Outros caminhos profissionais e entrada na Unisinos – Em 2005, começo a trabalhar na Secretaria de Cultura de São Leopoldo, que viria a ser a minha ponte com a Unisinos, pela proximidade geográfica. O Fabrício Carpinejar me convidou para ser o seu secretário adjunto. Ele seria o secretário de cultura, mas neste ínterim desistiu e aí eu me construí como alguém disponível para trabalhar na Secretaria de Cultura. Estava iniciando a Secretaria, e de certo modo não deixei de ser um fundador da Secretaria de Cultura de São Leopoldo. Fiquei ali por um ano e meio e, no decorrer de 2006, o Fabrício me convidou para conhecer a unidade acadêmica de graduação da Unisinos. O Gustavo Borba atuava com os novos projetos e a ideia que o Fabrício tinha era que eu constituísse um curso de música diferente. Nessa história com a Unisinos sempre tive uma relação muito boa, muito intensa. É um namoro que está durando muito, no sentido de surpreender minhas expectativas e da própria Universidade, com um nível de satisfação também pelo que tanto eu quanto o professor Sefrin estamos atingindo. Fiz um rascunho singelo do que poderia ser um curso de música diferente dos cursos tradicionais de música erudita, de licenciatura, composição e regência. Pensei em um curso diferente, agregando saberes na área do Direito, de software de áudio, da história da música popular. Fomos construindo um nível de sensibilidade e atenção tão interessante que o curso de Formação de Produtores e Músicos de Rock foi ofertado no final de 2006 e a primeira turma já entrou no início de 2007. Já formamos cinco turmas, e na medida em que o curso foi sendo organizado e tendo a previsão de lançamento de coletânea de trabalho autoral, bem como de projeto-festival, também lançamos cinco coletâneas de trabalhos autorais dos alunos e fizemos cinco festivais fora do câmpus Unisinos, em Porto Alegre. Ano passado, entrei em uma especialização em docência no ensino superior, aqui na Unisinos, curso que foi formatado com muito zelo, com um corpo docente excelente. Passei pela seleção do mestrado do PPG em Comunicação aqui da Unisinos. E agora estou muito feliz, independentemente da correria, de manter a coordenação do curso com o professor Sefrin, com a docência, com o fato de estar estudando. Esta tem sido minha realidade.

Rádio – Agora recebi um convite da rádio Ipanema para produzir e apresentar um programa, que vai se chamar “Crocâncias diversas”. É uma expressão que gosto muito de utilizar. Independentemente dos desafios e dos (dis)sabores, a gente não pode perder uma certa alegria, um humor, uma visão mais crocante das coisas. Muito mais do que cumprir com assiduidade, com profissionalismo. Sim, isso tudo é importante, mas tem que enxergar a graça das coisas.

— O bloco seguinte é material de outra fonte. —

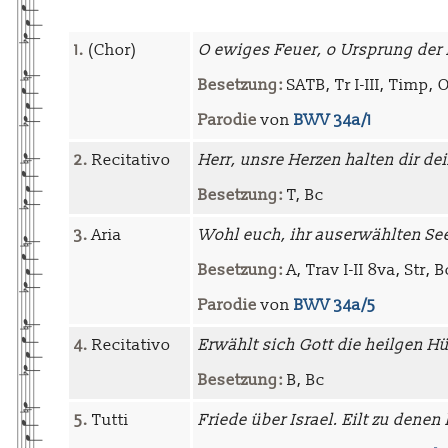
1.
(Chor)
O ewiges Feuer, o Ursprung der
Besetzung:
SATB, Tr I-III, Timp, Ob
Parodie
von
BWV 34a/1
2.
Recitativo
Herr, unsre Herzen halten dir de
Besetzung:
T, Bc
3.
Aria
Wohl euch, ihr auserwählten Se
Besetzung:
A, Trav I-II 8va, Str, B
Parodie
von
BWV 34a/5
4.
Recitativo
Erwählt sich Gott die heilgen H
Besetzung:
B, Bc
5.
Tutti
Friede über Israel. Eilt zu denen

Unisinos – O bacana de entender uma universidade jesuíta e ler alguma coisa da história da Companhia de Jesus, da pedagogia inaciana, é que você vai percebendo a construção de saberes e competências como um ideal muito bacana, muito singelo. Minha vida inteira teve muito desta perspectiva de não se enxergar acovardado, sem capacidade de trabalhar os desafios. E é o que a gente faz no dia a dia: pensar em uma integração para que o aluno consiga ter um bom domínio dos conteúdos que vão fazer diferença no mercado, e que vá fazer diferença na vida dele, na convivência e experiência que os professores conseguem transmitir e construir. Vejo isso de uma maneira muito bonita e me sinto muito identificado com estes preceitos, que são caros.